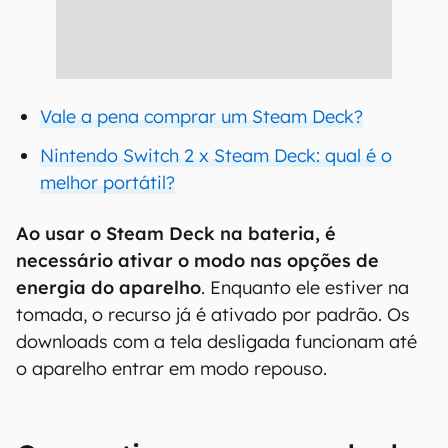
Vale a pena comprar um Steam Deck?
Nintendo Switch 2 x Steam Deck: qual é o
melhor portátil?
Ao usar o Steam Deck na bateria, é
necessário ativar o modo nas opções de
energia do aparelho
. Enquanto ele estiver na
tomada, o recurso já é ativado por padrão. Os
downloads com a tela desligada funcionam até
o aparelho entrar em modo repouso.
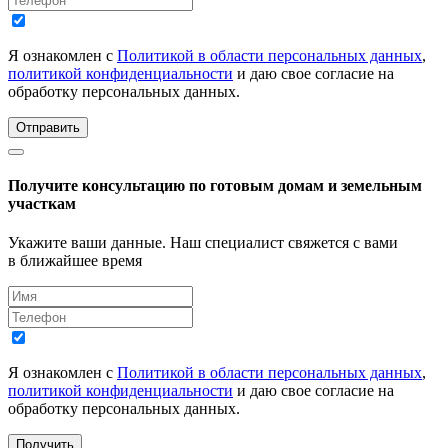
Я ознакомлен с
Политикой в области персональных данных
,
политикой конфиденциальности
и даю свое согласие на
обработку персональных данных.
Отправить
Получите консультацию по готовым домам и земельным
участкам
Укажите ваши данные. Наш специалист свяжется с вами
в ближайшее время
Я ознакомлен с
Политикой в области персональных данных
,
политикой конфиденциальности
и даю свое согласие на
обработку персональных данных.
Получить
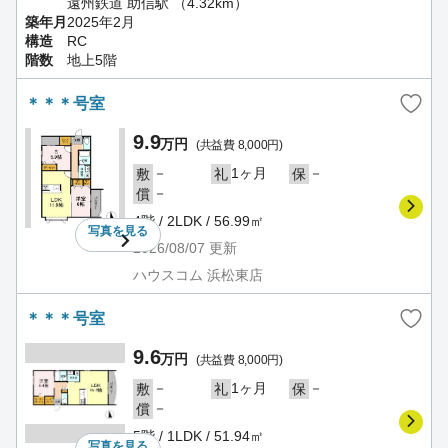
遠州鉄道 助信駅 （4.32km）
築年月
2025年2月
構造
RC
階数
地上5階
＊＊＊号室
9.9
万円
(共益費 8,000円)
－
1ヶ月
－
敷
礼
保
－
償
4階 / 2LDK / 56.99㎡
写真を
見る
2026/08/07
更新
ハウスコム 浜松東店
＊＊＊号室
9.6
万円
(共益費 8,000円)
－
1ヶ月
－
敷
礼
保
－
償
5階 / 1LDK / 51.94㎡
写真を
見る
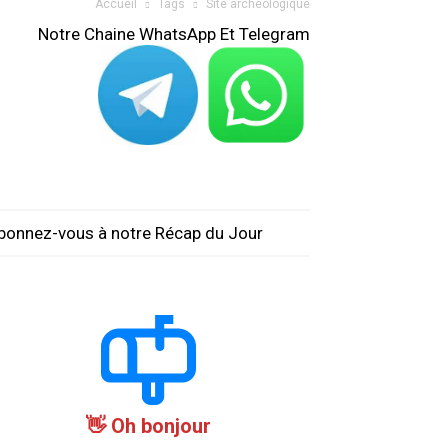
Accueil
Tags
Site archéologique
Notre Chaine WhatsApp Et Telegram
bonnez-vous à notre Récap du Jour
Oh bonjour 👋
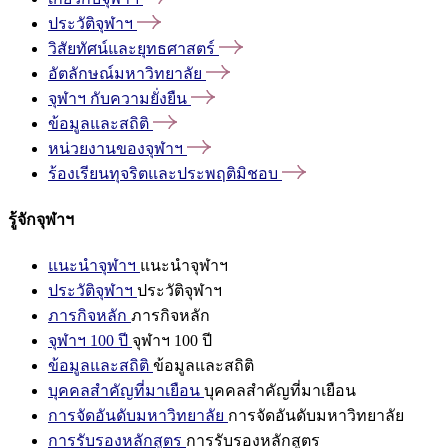
ประวัติจุฬาฯ
วิสัยทัศน์และยุทธศาสตร์
อัตลักษณ์มหาวิทยาลัย
จุฬาฯ
กับความยั่งยืน
ข้อมูลและสถิติ
หน่วยงานของจุฬาฯ
ร้องเรียนทุจริตและประพฤติมิชอบ
รู้จักจุฬาฯ
แนะนำจุฬาฯ
แนะนำจุฬาฯ
ประวัติจุฬาฯ
ประวัติจุฬาฯ
ภารกิจหลัก
ภารกิจหลัก
จุฬาฯ 100 ปี
จุฬาฯ 100 ปี
ข้อมูลและสถิติ
ข้อมูลและสถิติ
บุคคลสำคัญที่มาเยือน
บุคคลสำคัญที่มาเยือน
การจัดอันดับมหาวิทยาลัย
การจัดอันดับมหาวิทยาลัย
การรับรองหลักสูตร
การรับรองหลักสูตร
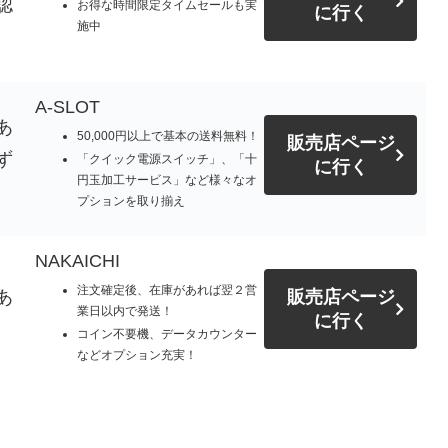
認
お得な時間限定タイムセールも実
に行く
施中
A-SLOT
あ
50,000円以上で基本の送料無料！
販売店ページ
ず
「クイック電源スイッチ」、「十
に行く
円玉加工サービス」など様々なオ
プションを取り揃え
NAKAICHI
注文確定後、在庫があれば翌２営
あ
販売店ページ
業日以内で発送！
に行く
コイン不要機、データカウンター
などオプション充実！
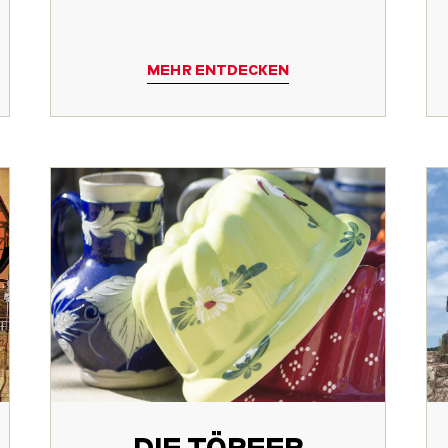
MEHR ENTDECKEN
DIE TÖPFER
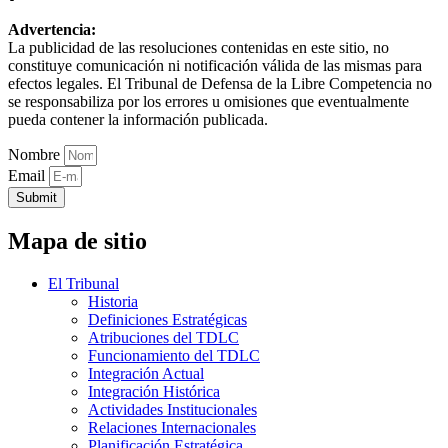
Advertencia:
La publicidad de las resoluciones contenidas en este sitio, no
constituye comunicación ni notificación válida de las mismas para
efectos legales. El Tribunal de Defensa de la Libre Competencia no
se responsabiliza por los errores u omisiones que eventualmente
pueda contener la información publicada.
Nombre
Email
Submit
Mapa de sitio
El Tribunal
Historia
Definiciones Estratégicas
Atribuciones del TDLC
Funcionamiento del TDLC
Integración Actual
Integración Histórica
Actividades Institucionales
Relaciones Internacionales
Planificación Estratégica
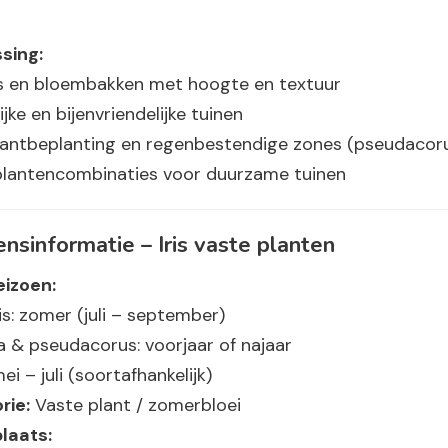
sing:
s en bloembakken met hoogte en textuur
ijke en bijenvriendelijke tuinen
antbeplanting en regenbestendige zones (
pseudacor
plantencombinaties voor duurzame tuinen
nsinformatie – Iris vaste planten
eizoen:
s:
zomer (juli – september)
ca & pseudacorus:
voorjaar of najaar
ei – juli (soortafhankelijk)
rie:
Vaste plant / zomerbloei
laats:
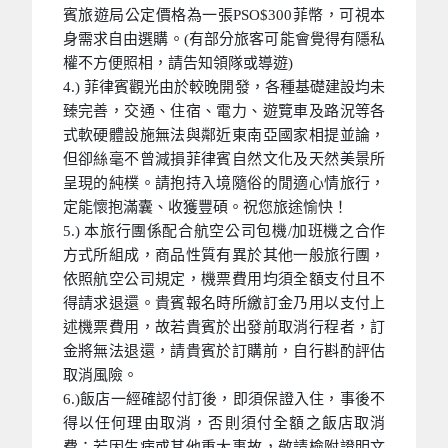
賓旅遊局公定價格為一張PSO$300菲幣，可視本
身需求自由選購。(有部分旅客可能會覺得有隱私
權不方便照相，請告知領隊或導遊)
4.) 菲律賓觀光由於較晚開發，各種基礎建設均未
臻完善，交通、住宿、電力、遊覽車及路況等各
式軟硬體設施無法與鄰近東南亞國家相提並論，
但卻絲毫不曾減損菲律賓自然文化及天然美景所
呈現的純樸。請抱持入境隨俗的閒適心情旅行，
定能懷抱滿囊、收獲豐碩。祝您旅途愉快！
5.) 本旅行團係配合航空公司包機/加班機之合作
方式所組成，商品性質有異於其他一般旅行團，
依照航空公司規定，機票費用均須全額支付且不
得請求退還。貴賓報名時所繳訂金乃用以支付上
述機票費用，故若貴賓於出發前取消行程者，訂
金將無法退還，請貴賓於訂購前，自行斟酌評估
取消風險。
6.)飯店一經確認付訂後，即須保證入住，事後不
得以任何理由取消，否則須付全額之飯店取消
費；若因生病或其他重大事故，敬請檢附證明文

== EXERCISE DETAILS ==
Every line of the material should be repeated precisely; pictures are to be excluded.

== RESULT FOR THIS TASK ==
Vale a pena comprar um Steam Deck?
Nintendo Switch 2 x Steam Deck: qual é o
melhor portátil?
Ao usar o Steam Deck na bateria, é
necessário ativar o modo nas opções de
energia do aparelho
. Enquanto ele estiver na
tomada, o recurso já é ativado por padrão. Os
downloads com a tela desligada funcionam até
o aparelho entrar em modo repouso.
Я ознакомлен с
Политикой в области персональных данных
,
политикой конфиденциальности
и даю свое согласие на
обработку персональных данных.
Отправить
Получите консультацию по готовым домам и земельным
участкам
Укажите ваши данные. Наш специалист свяжется с вами
в ближайшее время
Я ознакомлен с
Политикой в области персональных данных
,
политикой конфиденциальности
и даю свое согласие на
обработку персональных данных.
Получить
遠州鉄道 助信駅 （4.32km）
築年月
2025年2月
構造
RC
階数
地上5階
＊＊＊号室
9.9
万円
(共益費 8,000円)
－
1ヶ月
－
敷
礼
保
－
償
4階 / 2LDK / 56.99㎡
写真を
見る
2026/08/07
更新
ハウスコム 浜松東店
＊＊＊号室
9.6
万円
(共益費 8,000円)
－
1ヶ月
－
敷
礼
保
－
償
5階 / 1LDK / 51.94㎡
写真を
見る
Accueil
Tags
Site archéologique
Notre Chaine WhatsApp Et Telegram
bonnez-vous à notre Récap du Jour
Oh bonjour 👋
ประวัติจุฬาฯ
วิสัยทัศน์และยุทธศาสตร์
อัตลักษณ์มหาวิทยาลัย
จุฬาฯ
กับความยั่งยืน
ข้อมูลและสถิติ
หน่วยงานของจุฬาฯ
ร้องเรียนทุจริตและประพฤติมิชอบ
รู้จักจุฬาฯ
แนะนำจุฬาฯ
แนะนำจุฬาฯ
ประวัติจุฬาฯ
ประวัติจุฬาฯ
ภารกิจหลัก
ภารกิจหลัก
จุฬาฯ 100 ปี
จุฬาฯ 100 ปี
ข้อมูลและสถิติ
ข้อมูลและสถิติ
บุคคลสำคัญที่มาเยือน
บุคคลสำคัญที่มาเยือน
การจัดอันดับมหาวิทยาลัย
การจัดอันดับมหาวิทยาลัย
การรับรองหลักสูตร
การรับรองหลักสูตร
認
お得な時間限定タイムセールも実
に行く
施中
A-SLOT
あ
50,000円以上で基本の送料無料！
販売店ページ
ず
「クイック電源スイッチ」、「十
に行く
円玉加工サービス」など様々なオ
プションを取り揃え
NAKAICHI
注文確定後、在庫があれば翌２営
あ
販売店ページ
業日以内で発送！
に行く
コイン不要機、データカウンター
などオプション充実！
MEHR ENTDECKEN
DIE TÖPFER
Advertencia:
La publicidad de las resoluciones contenidas en este sitio, no
constituye comunicación ni notificación válida de las mismas para
efectos legales. El Tribunal de Defensa de la Libre Competencia no
se responsabiliza por los errores u omisiones que eventualmente
pueda contener la información publicada.
Nombre
Email
Submit
Mapa de sitio
El Tribunal
Historia
Definiciones Estratégicas
Atribuciones del TDLC
Funcionamiento del TDLC
Integración Actual
Integración Histórica
Actividades Institucionales
Relaciones Internacionales
Planificación Estratégica
sing:
s en bloembakken met hoogte en textuur
ijke en bijenvriendelijke tuinen
antbeplanting en regenbestendige zones (
pseudacor
plantencombinaties voor duurzame tuinen
nsinformatie – Iris vaste planten
eizoen:
s:
zomer (juli – september)
ca & pseudacorus:
voorjaar of najaar
ei – juli (soortafhankelijk)
rie:
Vaste plant / zomerbloei
laats:
賓旅遊局公定價格為一張PSO$300菲幣，可視本
身需求自由選購。(有部分旅客可能會覺得有隱私
權不方便照相，請告知領隊或導遊)
4.) 菲律賓觀光由於較晚開發，各種基礎建設均未
臻完善，交通、住宿、電力、遊覽車及路況等各
式軟硬體設施無法與鄰近東南亞國家相提並論，
但卻絲毫不曾減損菲律賓自然文化及天然美景所
呈現的純樸。請抱持入境隨俗的閒適心情旅行，
定能懷抱滿囊、收獲豐碩。祝您旅途愉快！
5.) 本旅行團係配合航空公司包機/加班機之合作
方式所組成，商品性質有異於其他一般旅行團，
依照航空公司規定，機票費用均須全額支付且不
得請求退還。貴賓報名時所繳訂金乃用以支付上
述機票費用，故若貴賓於出發前取消行程者，訂
金將無法退還，請貴賓於訂購前，自行斟酌評估
取消風險。
6.)飯店一經確認付訂後，即須保證入住，事後不
得以任何理由取消，否則須付全額之飯店取消
費；若因生病或其他重大事故，敬請檢附證明文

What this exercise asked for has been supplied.